Upon watching the movie Arrival, I’ve been provoked into questioning things that hurt my mind to question because they are so incomprehensible that to question them is an utter disaster. Let me lead you through my thought process.
First off, language. What is language? Why do we all speak different languages? Further, how does language affect how we think and feel? There is a language in Northern Australia called Guugu Yimithirr that doesn’t have words for left, right, front or back, instead they use south, east, north and west to portray direction. They don’t see someone standing in front of building, they see someone standing north of a building. How does this distinction make their sense of position in the universe different? Words to express love are different in every language. While English speakers call each other “honey” or “love” to show affection the Romans said “animae dimidium meae” meaning “the other half of my soul” and the French say things like, “dans tes bras c’est mon destin” meaning “my destiny is in your arms.” How do the words we use to describe people affect how we see them? During war we have a tendency to distance ourselves from the enemy using derogatory nicknames, allowing us to see them as inferior and therefore making it easier for us to kill them. The names we call them affect our mind to such an extent that we begin to perceive them as lesser beings than us, essentially as animals.
Language is that powerful.
Then there’s the fact that the written English language writes how it sounds, but ancients Egyptians used hieroglyphics, which write as they are seen. While our writing uses words to tell stories, hieroglyphics uses visuals to tell stories. Imagine trying to write a text to your mom about your day but you can’t describe it with letters you have to describe it how you saw with symbols that have no correlation to how the word actually sounds. How do you pronounce hieroglyphics? How do you speak them? You don’t. Because the way you read hieroglyphics has no correlation as to how you pronounce the words you are reading. Our minds feeble English minds just don’t work like that.
Then, I started thinking about letters and I arrived at a terrifying conclusion. Why is our alphabet recited in the order that it is? A, B, C, D, E etc. etc. has no actual reason to be in that order. Alphabetical order has no reason to be in that specific alphabetical order. They could have at least done us all a favor and put the vowels first and the consonants second or vice versa, or structure it so that similar sounds are grouped together. But no. We’re stuck with A, B, C, D and poor Z is left at the end. Shoutout to all the kids who got called on last in literally everything in middle school because the order of our alphabet makes no sense. No thanks to you Aaron, you get to choose your crayons first because you have two A’s at the beginning of your name. Thanks Aaron!
This philosophical realization next prompted my thoughts about how numbers go on forever, or rather how you can have infinities that are bigger than other infinities.

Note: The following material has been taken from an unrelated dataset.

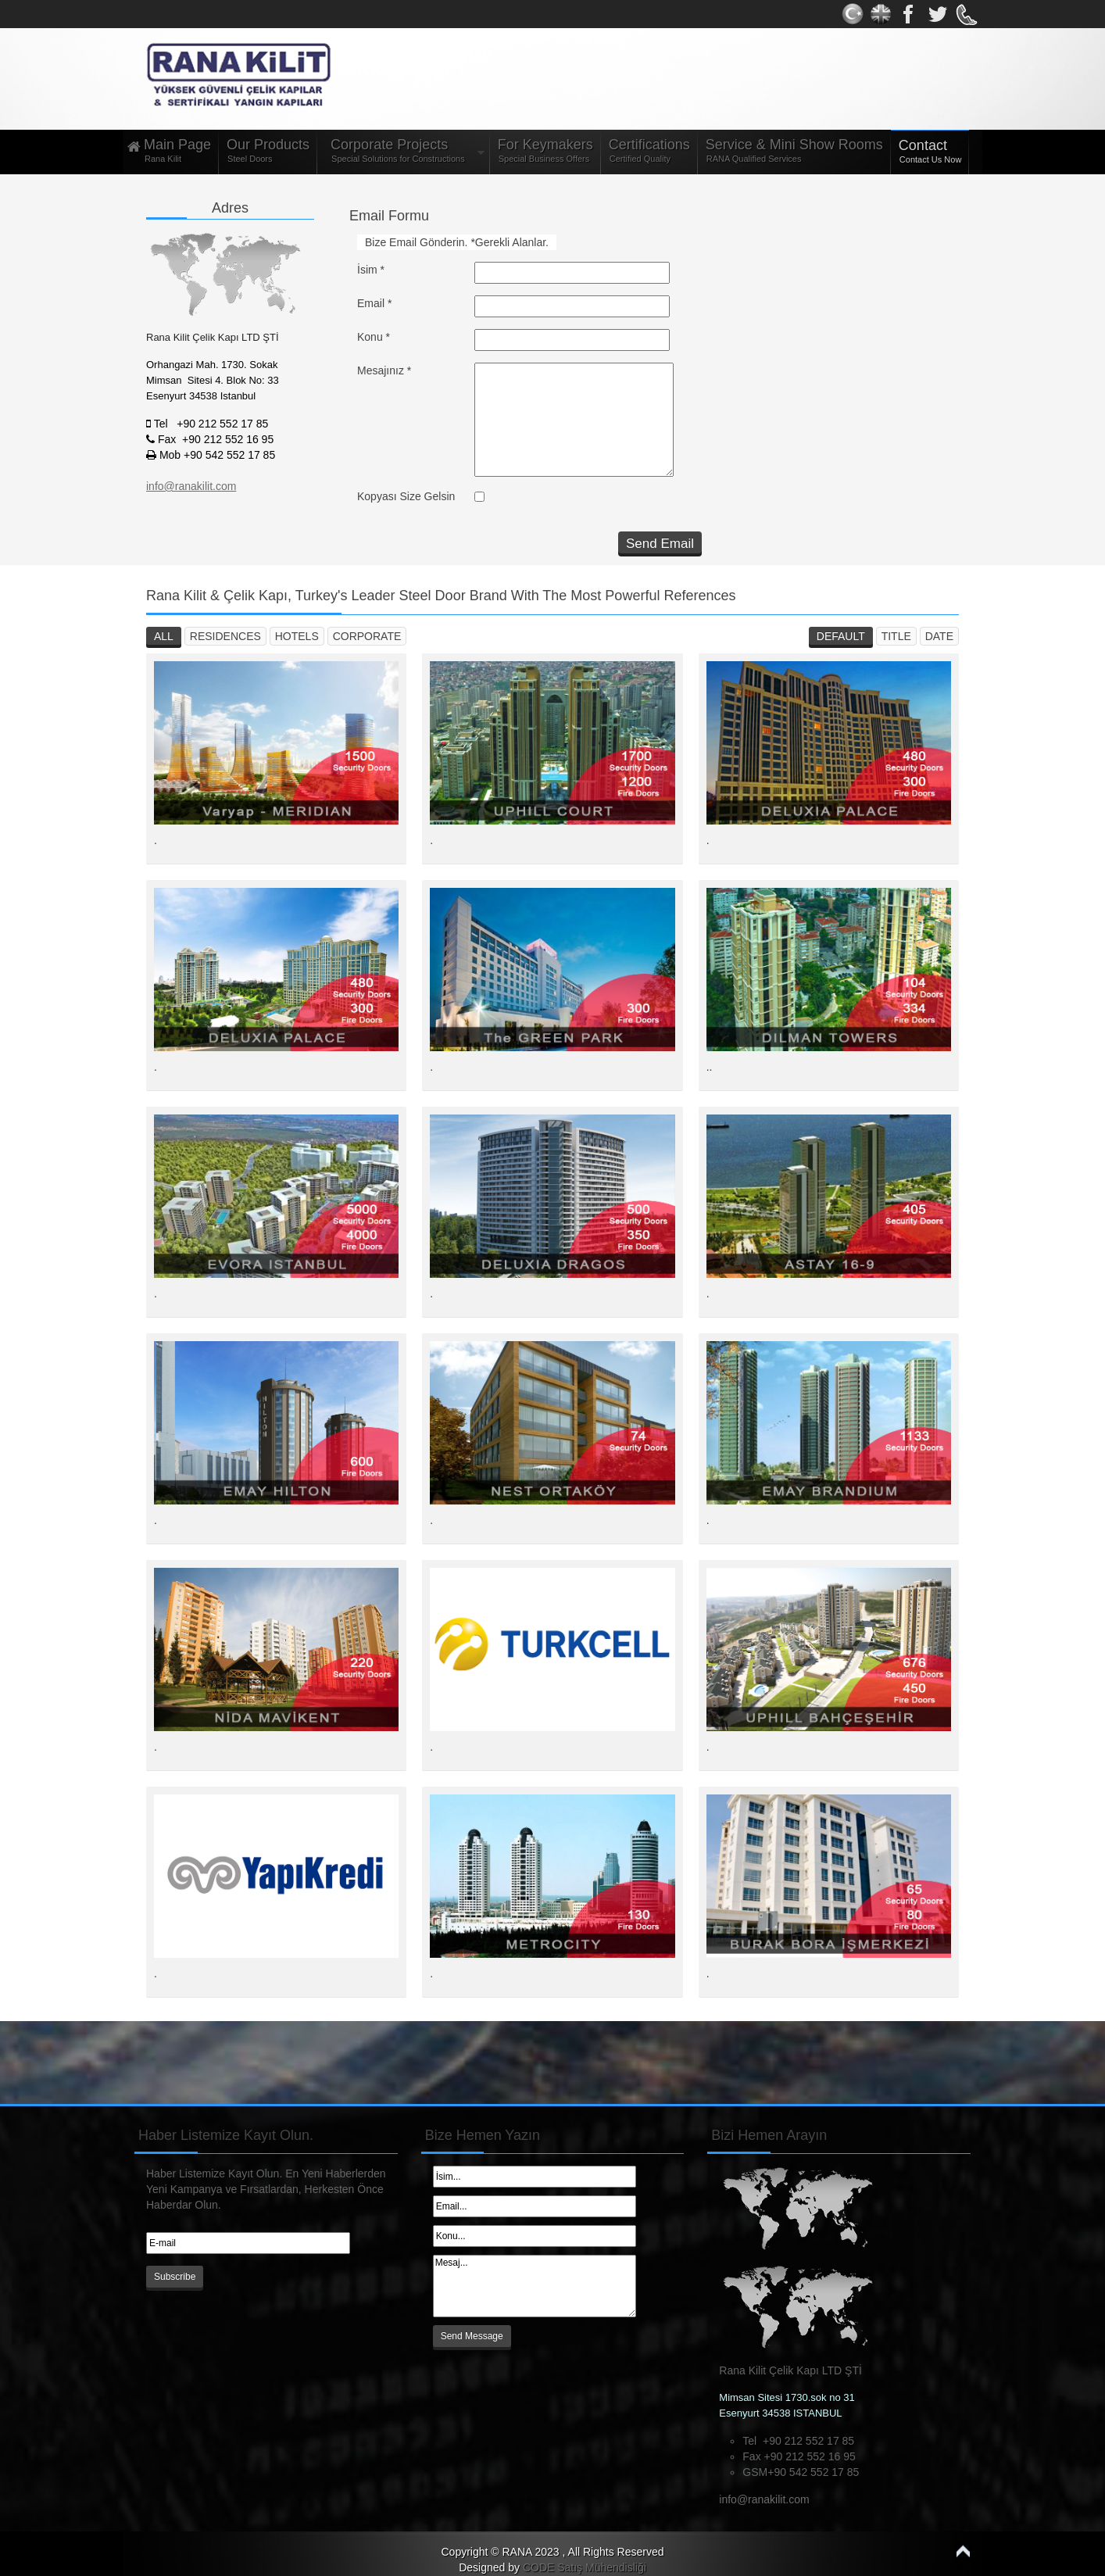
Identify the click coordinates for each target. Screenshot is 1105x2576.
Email (374, 303)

The numbers between 0 and 1 are infinite but the numbers between 1 and 100 are also infinite, meaning they’re both infinite but wouldn’t you think the numbers between 1 and 100 would be more infinite than the numbers between 0 and 1? The answer is it is. The theory of infinite sets was developed by Georg Cantor, who concluded that some infinite sets are vastly bigger than others when he argued that natural numbers are less numerous (that was an unintentional pun) than “real” numbers. Real numbers are numbers that can be represented as a decimal even if the decimal itself may be infinite. Trying to comprehend this requires a quiet space and calming music. How can infinity be bigger than itself? If the universe goes on forever, than who’s to say there aren’t other universes larger and more infinite than ours? And, if the universe goes on forever than infinity is getting bigger and bigger as the universe expands. Does this not make you feel incredibly small? And incredibly insignificant?
It made me feel so.
This leads me to my final thought, which is the importance of questioning what’s around you. Question your language. Question why you say expressions that you do. Where did they come from? What effect do your words have on others? Question your writing. Question why you write words the way you do. Why do certain words prompt certain thoughts? Question why things are the way they are. Question why you somehow remember every single song lyric from 2004 but not where you put your phone two minutes ago. Don’t settle for what’s accepted until you make sense of it for yourself. There is so much we do not know and so many things we cannot explain. We have access to the entire world now. We have computers, iPhones, planes that can take us anywhere and access to nearly every book and movie ever written or made. If you decide to waste your time looking at what your friends are doing or worrying about what other people think of you, you are wasting your potential. Some would argue that the purpose of life is to find your purpose. You won’t find it if you don’t first decide you want to.